Further role of vitamin A has been emphasized in both pathogenesis of obesity and diabetes, thus supplementation of vitamin A has been emphasized in both disorders.91 Vitamin A is delivered by a specific protein called Retinol-binding proteins (RBP 4), which is emerging to have role of insulin resistance, the major cause of diabetes is highly associated with adipose tissue inflammation, and obesity. RBP4 interacts with 2 receptors, the Toll-like receptor 4 (TLR-4) and the plasma membrane protein is stimulated by retinoic acid 6 (STRA6), leading to the activation of c-Jun N terminal protein kinase (JNK) pathways and JAK2/STAT5 cascade respectively. Both mechanisms sustain IR. Hence ablation of STRA6 protects mice from RBP4 induced suppression of IR. Binding of retinol-bound retinol-binding protein to a membrane-binding protein suppresses insulin signaling. All-trans retinoic acid, a derivative of vitamin A, reverses these effects, resulting in increased insulin sensitivity, suppression of the phosphoenolpyruvate carboxykinase (PEPCK) gene, and the induction of the glucokinase gene. Glucokinase and PEPCK are also regulated in opposite directions by the vitamin biotin, acting at the transcriptional level. Biotin also regulates the synthesis of insulin by the islet of Langerhans cells of the pancreas. The increase in advanced glycation end products (AGEs) is implicated in the initiation and progression of diabetes-associated microvascular diseases. Not only proteins in vitamin A, shuttle and signaling are emerging in diabesity, recently the discovery of 9 cis retinoic acid (9C RA) with effects on controlling glucose levels have opened a new scenario.
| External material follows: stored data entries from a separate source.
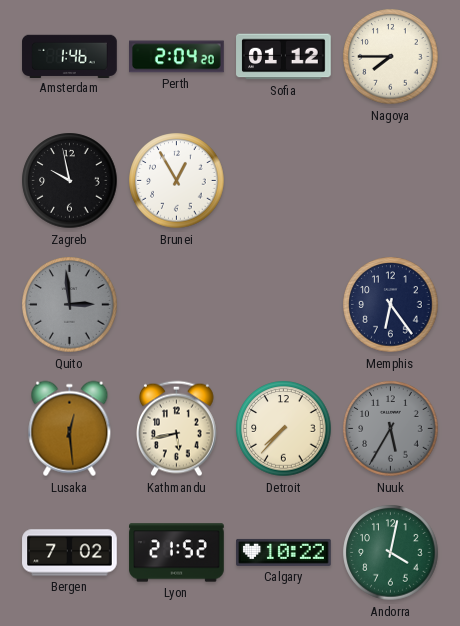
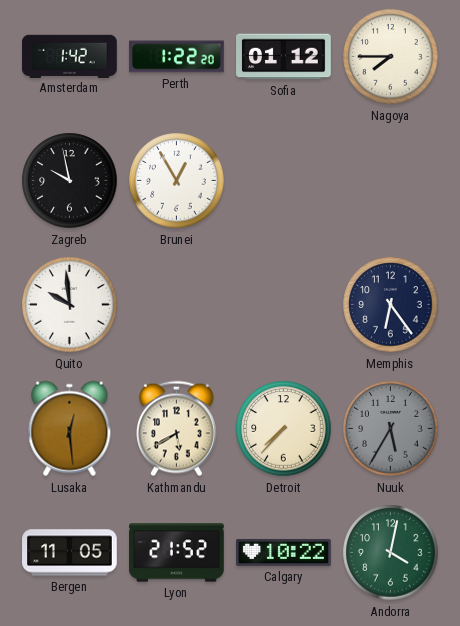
Amsterdam: 1:46 -> 1:42
Perth: 2:04 -> 1:22
Quito: 2:59 -> 9:59
Quito dial: grey -> white
Kathmandu: 5:43 -> 5:40
Bergen: 7:02 -> 11:05
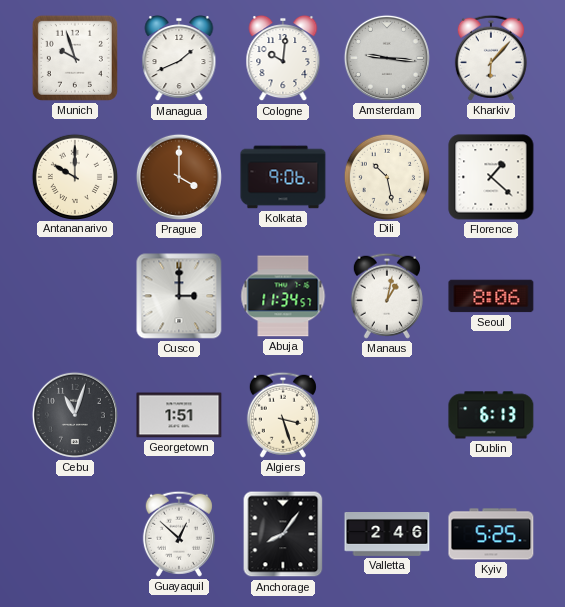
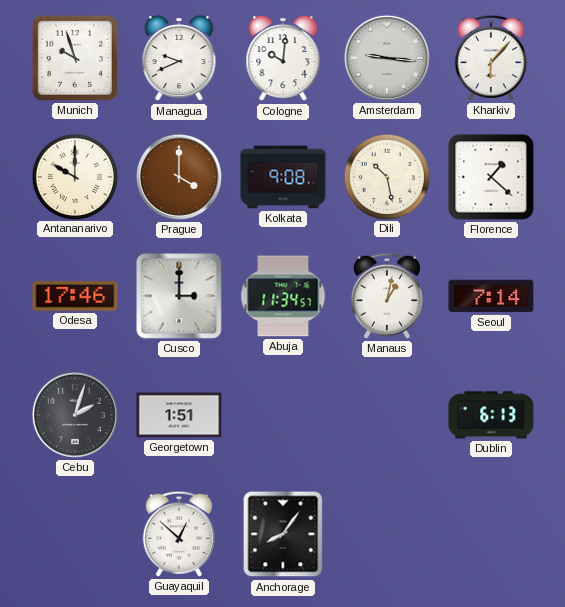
Managua: 1:41 -> 9:41
Kolkata: 9:06 -> 9:08
Odesa: none -> 17:46
Seoul: 8:06 -> 7:14
Cebu: 11:03 -> 2:03
Algiers: 3:27 -> none
Valletta: 2:46 -> none
Kyiv: 5:25 -> none
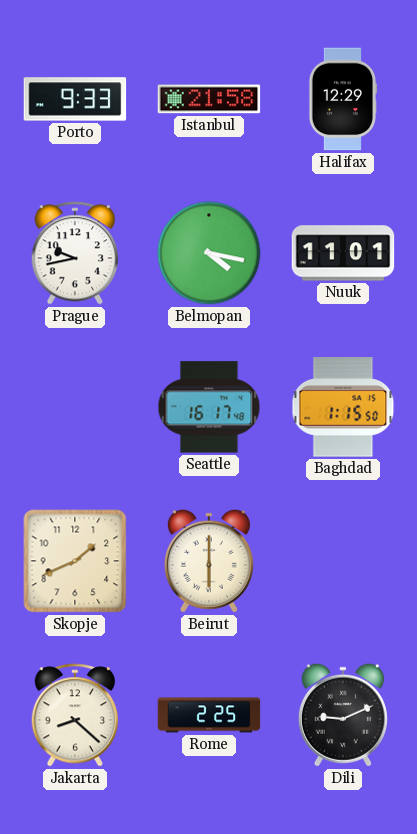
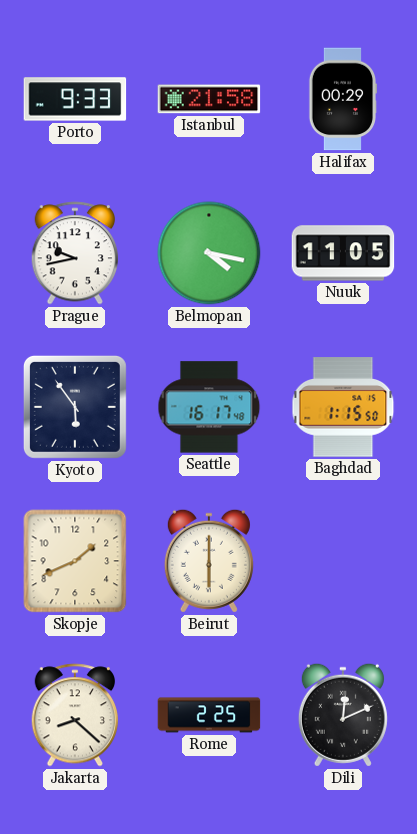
Halifax: 12:29 -> 00:29
Nuuk: 11:01 -> 11:05
Kyoto: none -> 5:54
Dili: 9:11 -> 12:11
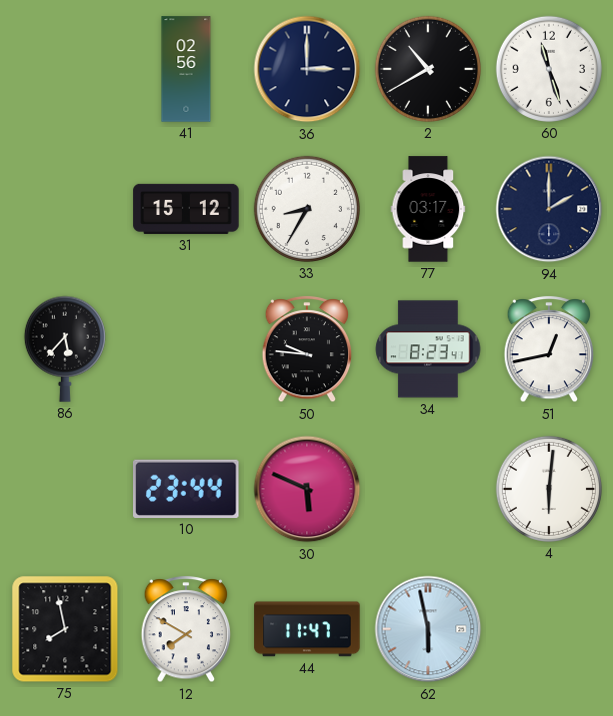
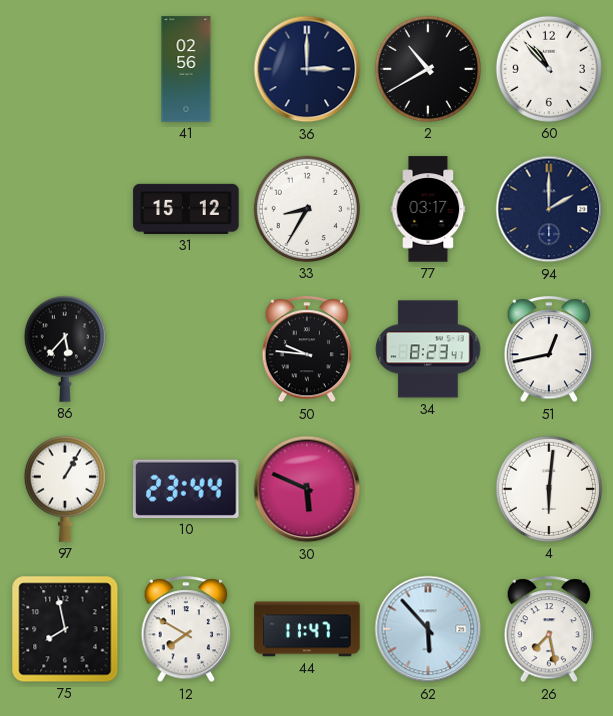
60: 11:27 -> 10:53
97: none -> 1:05
62: 5:58 -> 5:53
26: none -> 7:28
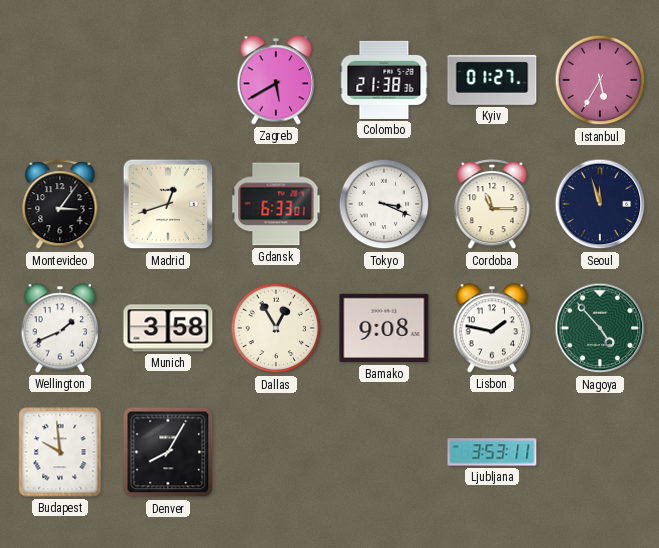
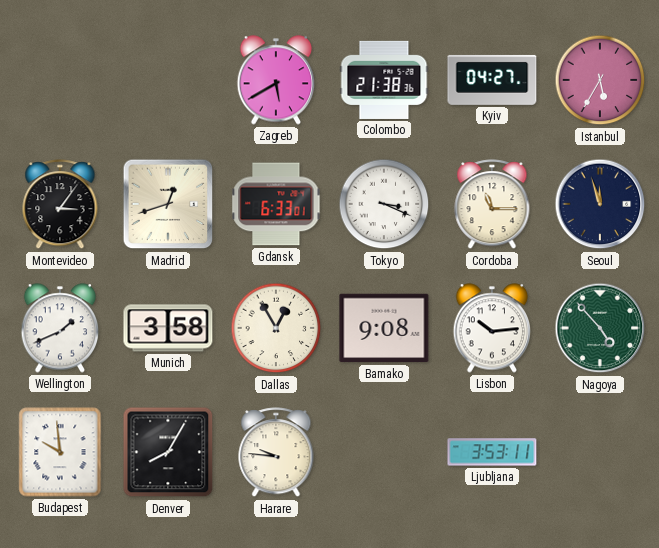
Kyiv: 01:27 -> 04:27
Lisbon: 1:47 -> 10:14
Harare: none -> 9:46
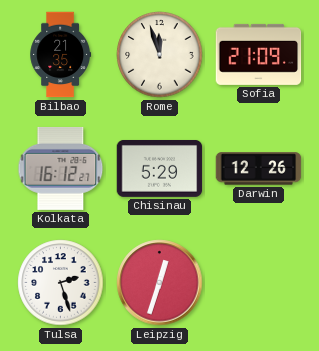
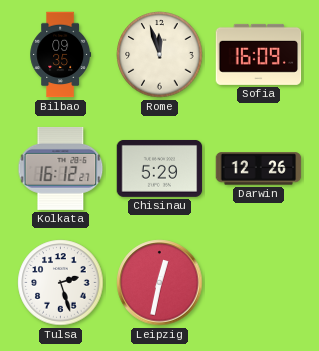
Bilbao: 21:35 -> 09:35
Sofia: 21:09 -> 16:09
Leipzig: 12:33 -> 12:32
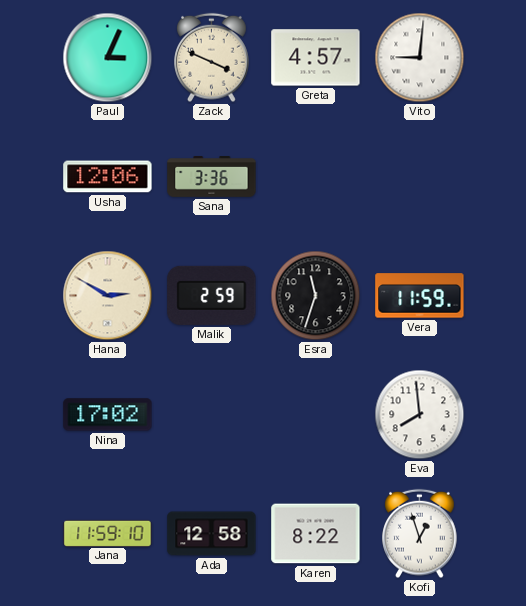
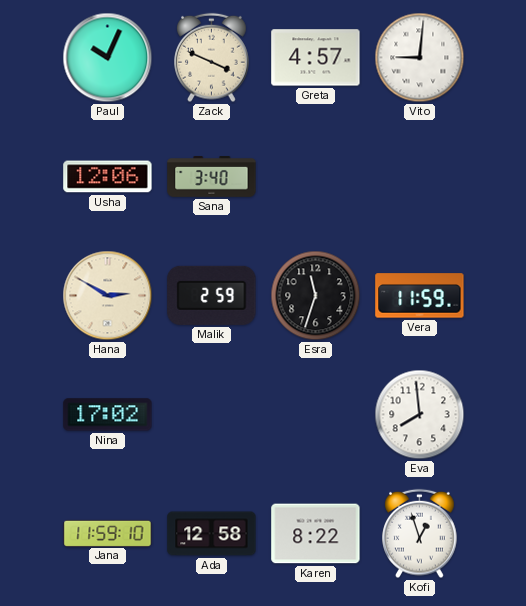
Paul: 3:04 -> 10:04
Sana: 3:36 -> 3:40
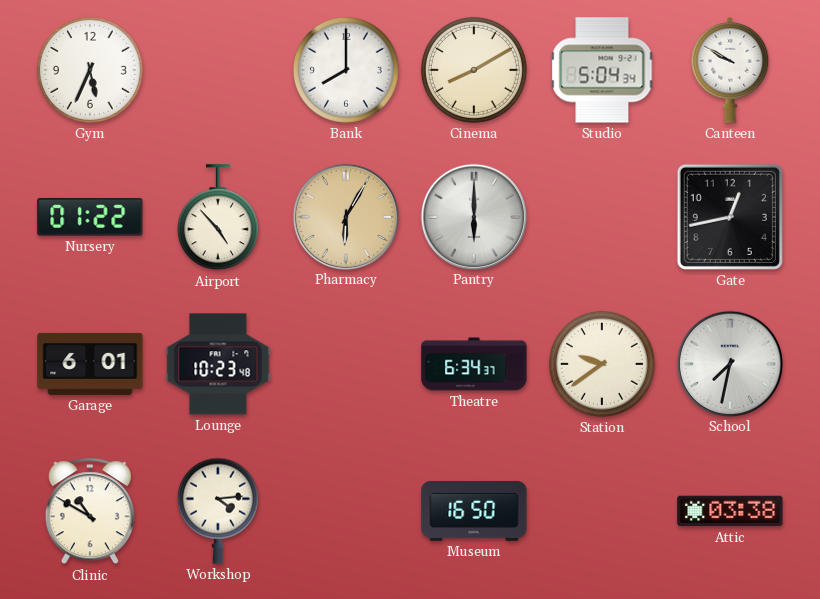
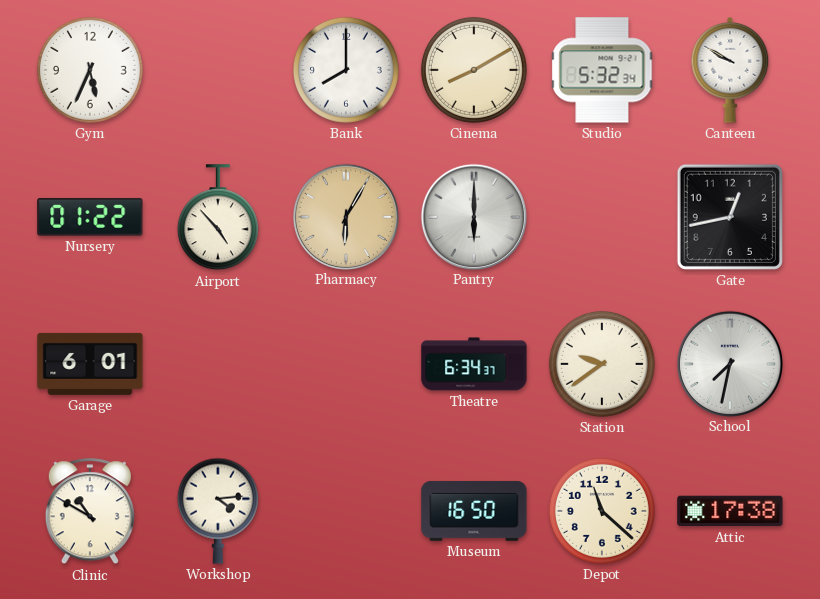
Studio: 5:04 -> 5:32
Lounge: 10:23 -> none
Depot: none -> 11:22
Attic: 03:38 -> 17:38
Right now only pancreatic β-cells are able to show its synthesis, high-levels of 9C RA correlate with obesity.92,93

 CONCLUSION

Thus the importance of studying obesity and diabetes together is identifying the populations most specific for these by epidemiological studies as done by Zimmet in various regions of different countries and individualizing the anthropometric data for the geographic area and try to use weight neutral anti-diabetics like liraglutide of available, otherwise preferably SGLT2 inhibitors or DPP IV inhibitors not only improves the quality of life by preventing CVD, renal dysfunction, retinal function and improving life span, but also helps in preventing cancer if metformin is included in the antidiabetic regimen.76 Further role of vitamin A has been emphasized in both pathogenesis of obesity and diabetes, thus supplementation of vitamin A has been emphasized in diabesity. Importance of using natural plants or fruits available products which have components acting as insulin sensitizers by acting on PPAR Gamma similar to thiazolidinediones, like anthrocyanin, soyabean, chickpeas should be included in diet of dibesity patients along with walnuts. Also besides association of, T2DM, T1DM has also been seen associated with obesity, the incidence of which is increasing and can be taken care of by use of biguanides or GLP-agonists.94,95

CONFLICTS OF INTEREST

 The authors declare that they do not have any conflicts of interest.